Milei, a former TV pundit who only became a politician two years ago, catapulted to the presidency in November, winning 56 percent of votes in a landslide election as his party trumped Argentina’s established blocs. He captured votes by pledging to eradicate inflation and political elitism once and for all. He also proposed economic reforms that he’s repeatedly warned would be gruelling for Argentines as he unwinds decades of state controls.
Blanco and other analysts see a government without a clear strategy or backup plan to rescue Argentina from one of the world’s most severe economic crises, marked by recession and 200 percent inflation. In that context, powerful provincial governors and moderate lawmakers in Congress “are reluctant to give Milei a blank cheque extending his power and share the political costs of unpopular adjustments,” said Luciano Sigalov, a researcher at consulting firm Eurasia Group.
Milei’s team has withdrawn the bill from consideration for now, and insists it still has options to push through the president’s priorities. One idea making the rounds is calling a referendum that could apply pressure to lawmakers if it went the government’s way, though some advisers cautioned against the idea.
While last week Economy Minister Luis Caputo described the bill’s importance as “an inflection point in Argentina’s history,” that would provide “backbone for future growth and development,” late February 6 he tweaked his tone, writing on social media “let’s not dramatise this.”
“We are not improvising here,” Caputo told TV station LN+ Wednesday morning. “We may not be politicians, as many say, but we’re not idiots. Clearly we know we are fighting against a group of legislators that don’t want any change in Argentina.”

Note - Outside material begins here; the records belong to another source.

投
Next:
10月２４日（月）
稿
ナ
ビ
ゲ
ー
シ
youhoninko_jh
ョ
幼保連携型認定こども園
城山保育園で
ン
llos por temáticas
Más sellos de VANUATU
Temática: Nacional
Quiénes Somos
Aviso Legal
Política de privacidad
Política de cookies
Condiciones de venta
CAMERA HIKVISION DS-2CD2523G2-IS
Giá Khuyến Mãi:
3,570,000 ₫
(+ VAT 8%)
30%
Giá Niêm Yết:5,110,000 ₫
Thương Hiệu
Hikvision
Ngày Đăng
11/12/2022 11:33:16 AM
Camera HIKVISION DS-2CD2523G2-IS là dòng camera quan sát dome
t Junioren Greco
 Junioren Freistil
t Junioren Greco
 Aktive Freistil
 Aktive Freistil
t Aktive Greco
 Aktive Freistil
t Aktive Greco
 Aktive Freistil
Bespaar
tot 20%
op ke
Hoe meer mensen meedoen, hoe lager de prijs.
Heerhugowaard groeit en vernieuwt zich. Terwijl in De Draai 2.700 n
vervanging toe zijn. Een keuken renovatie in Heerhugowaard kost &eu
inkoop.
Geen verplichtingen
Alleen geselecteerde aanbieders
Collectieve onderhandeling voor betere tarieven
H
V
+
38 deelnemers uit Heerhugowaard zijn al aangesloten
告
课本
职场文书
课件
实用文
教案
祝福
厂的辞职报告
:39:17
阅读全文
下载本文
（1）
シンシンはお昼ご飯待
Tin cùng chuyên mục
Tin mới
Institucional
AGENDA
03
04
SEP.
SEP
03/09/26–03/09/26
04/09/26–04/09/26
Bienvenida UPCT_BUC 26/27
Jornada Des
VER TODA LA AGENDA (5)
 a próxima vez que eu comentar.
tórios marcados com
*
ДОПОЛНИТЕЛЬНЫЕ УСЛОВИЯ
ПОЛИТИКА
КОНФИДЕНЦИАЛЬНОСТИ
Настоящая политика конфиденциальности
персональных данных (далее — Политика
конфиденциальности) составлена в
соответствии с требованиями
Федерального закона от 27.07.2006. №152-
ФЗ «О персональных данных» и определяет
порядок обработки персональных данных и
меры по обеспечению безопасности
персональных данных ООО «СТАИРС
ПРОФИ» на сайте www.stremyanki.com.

On Wednesday morning, Goldman Sachs convened a call between its clients and Federico Sturzenegger, an economic adviser to Milei, according to people familiar with the matter. Sturzenegger insisted that Milei is committed to fixing Argentina’s fiscal issues and urged patience, according to a person with direct knowledge of the call. A Goldman Sachs spokesperson declined to comment. Sturzenegger didn’t respond to a request for comment.
Caputo and Milei’s strategy to rush the bill through Congress without consulting powerful governors or key legislators received pushback from the beginning. When the bill was first sent to Congress, lawmakers called out Caputo for not attending a committee hearing, to which he replied “I had more important things to do,” like negotiating Argentina’s programme with the International Monetary Fund.
Caputo and Milei eventually made major concessions, reducing the original 700 articles by half and withdrawing key aspects, including a series of fiscal policy measures and the privatisation of state-run oil company YPF SA.
The lower house of Congress actually approved the bill in a general vote last week following three days of marathon debate. But in Argentina, such legislation requires a second vote for each individual article. When legislators sat down on the afternoon of February 6, they rejected seven of the first 13 parts, forcing Milei’s party to withdraw it.
Milei routinely warned on the campaign trail that he could utilise popular referenda to get his reforms passed should Congress impede his efforts. His spokesman, Manuel Adorni, recirculated a video Wednesday of Milei laying out his legislative strategy from last year, although he clarified by text message he didn’t believe a referendum would be necessary. Wall Street isn’t convinced that’s the best path forward, either.
“A potential non-binding referendum on the bill would increase political uncertainty significantly,” Pilar Tavella, an economist at Barclays Plc, wrote in a note to clients Wednesday. “Market pressure could possibly push the government to show that it has a path forward with a revised fiscal package sooner rather than later.”